[ANN] CellListMap.jl: short-ranged particle pairwise computations (lennard-jones, gravitational, etc)

lmiq · June 8, 2021, 3:09pm

This package is an implementation of cell lists for computing properties dependent on the distances between pairs of particles.

Currently the package works with euclidean and three-dimensional systems, and accepts periodic boundary conditions.

The package allows the definition of custom functions to be evaluated pairwise, and with such it is possible, for example, to compute short-ranged particle interactions and neighbor lists, which seems to be something widespread in other fields.

Within the limitations of the type of variable and metric that the package accepts, it seems that be sometimes faster than ball tree NN searches (from NearestNeighbors, for example), and maybe this is useful for someone in another context than that of particle simulations.

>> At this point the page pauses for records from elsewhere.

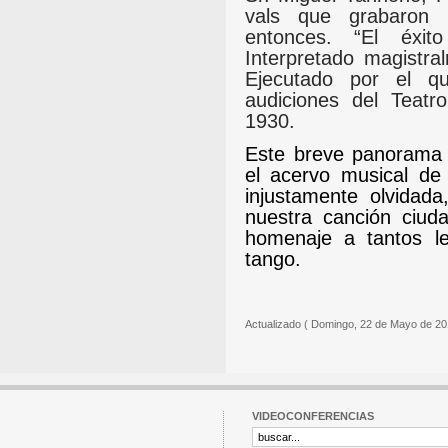
vals que grabaron
entonces. “El éxi
Interpretado magistra
Ejecutado por el qui
audiciones del Teatr
1930.
Este breve panorama d
el acervo musical de 
injustamente olvida
nuestra canción ciuda
homenaje a tantos l
tango.
Actualizado ( Domingo, 22 de Mayo de 20
VIDEOCONFERENCIAS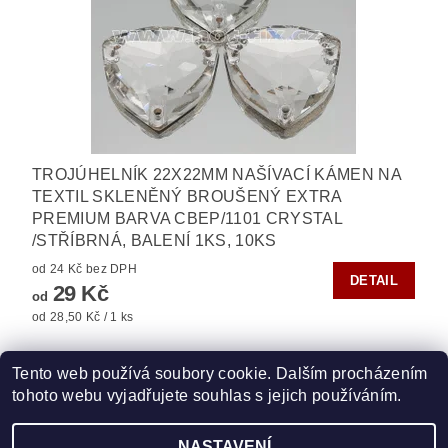
TROJÚHELNÍK 22X22MM NAŠÍVACÍ KÁMEN NA
TEXTIL SKLENĚNÝ BROUŠENÝ EXTRA
PREMIUM BARVA CBEP/1101 CRYSTAL
/STŘÍBRNÁ, BALENÍ 1KS, 10KS
od 24 Kč bez DPH
DETAIL
29 Kč
od
od 28,50 Kč / 1 ks
Tento web používá soubory cookie. Dalším procházením
tohoto webu vyjadřujete souhlas s jejich používáním.
Zboží.cz
|
Heureka.cz
|
Vyšívací.cz
|
Crystalstyle.cz
NASTAVENÍ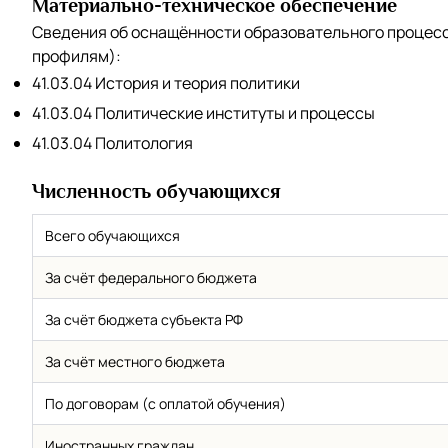
Материально-техническое обеспечение
Сведения об оснащённости образовательного процес
профилям):
41.03.04 История и теория политики
41.03.04 Политические институты и процессы
41.03.04 Политология
Численность обучающихся
Всего обучающихся
За счёт федерального бюджета
За счёт бюджета субъекта РФ
За счёт местного бюджета
По договорам (с оплатой обучения)
Иностранных граждан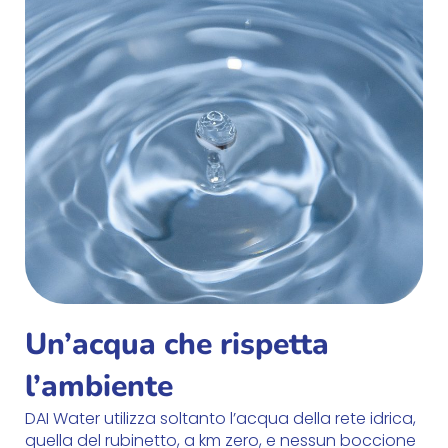
Un’acqua che rispetta
l’ambiente
DAI Water utilizza soltanto l’acqua della rete idrica,
quella del rubinetto, a km zero, e nessun boccione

For example, below I compute the list of neighbors of a set of particles relative to another set, considering a maximum distance cutoff (inrange function). There is a custom function for that in NN packages, but here one can implement that on top of the cell list search.

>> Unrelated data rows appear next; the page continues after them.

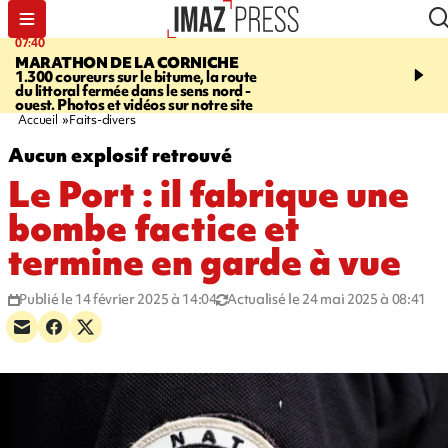
07:40
10:33
MARATHON DE LA CORNICHE
ASSOCIATIONS
Protec
1.300 coureurs sur le bitume, la route
l’enfance - une nouvelle
du littoral fermée dans le sens nord -
Stop VIF organisée à La
ouest. Photos et vidéos sur notre site
Accueil
Faits-divers
Aucun explosif retrouvé
Le Port : il fabrique une
bombe factice et
termine en garde à vue
Publié le 14 février 2025 à 14:04
Actualisé le 24 mai 2025 à 08:41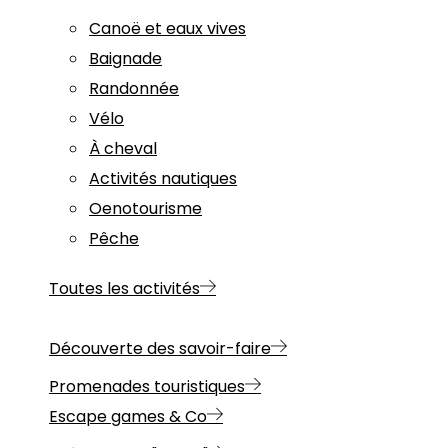
Canoë et eaux vives
Baignade
Randonnée
Vélo
À cheval
Activités nautiques
Oenotourisme
Pêche
Toutes les activités
Découverte des savoir-faire
Promenades touristiques
Escape games & Co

Searching the neighbours of a only a few particles is much faster with the cell lists, because the cost of building the ball tree is too high for a single particle search:

----------------------------------
N1 = 1 ; N2 = 1000000 ; PASS TEST = true
nn:   1.231 s (38 allocations: 67.15 MiB)
cl serial:   414.197 ms (109 allocations: 199.69 MiB)
cl parallel:   389.775 ms (176 allocations: 199.70 MiB)
----------------------------------
N1 = 10 ; N2 = 1000000 ; PASS TEST = true
nn:   1.263 s (139 allocations: 67.40 MiB)
cl serial:   369.966 ms (113 allocations: 198.50 MiB)
cl parallel:   366.570 ms (244 allocations: 198.63 MiB)
----------------------------------
N1 = 100 ; N2 = 1000000 ; PASS TEST = true
nn:   1.194 s (1092 allocations: 69.40 MiB)
cl serial:   378.538 ms (116 allocations: 199.38 MiB)
cl parallel:   365.313 ms (268 allocations: 200.26 MiB)
----------------------------------
N1 = 1000 ; N2 = 1000000 ; PASS TEST = true
nn:   1.252 s (10579 allocations: 85.37 MiB)
cl serial:   476.449 ms (119 allocations: 203.38 MiB)
cl parallel:   384.429 ms (295 allocations: 210.39 MiB)
----------------------------------
N1 = 10000 ; N2 = 1000000 ; PASS TEST = true
nn:   1.659 s (105364 allocations: 260.73 MiB)
cl serial:   1.575 s (123 allocations: 263.38 MiB)
cl parallel:   690.224 ms (326 allocations: 326.39 MiB)
----------------------------------
N1 = 100000 ; N2 = 1000000 ; PASS TEST = true
nn:   5.716 s (1053135 allocations: 1.71 GiB)
cl serial:   12.474 s (126 allocations: 614.62 MiB)
cl parallel:   3.635 s (349 allocations: 1.07 GiB)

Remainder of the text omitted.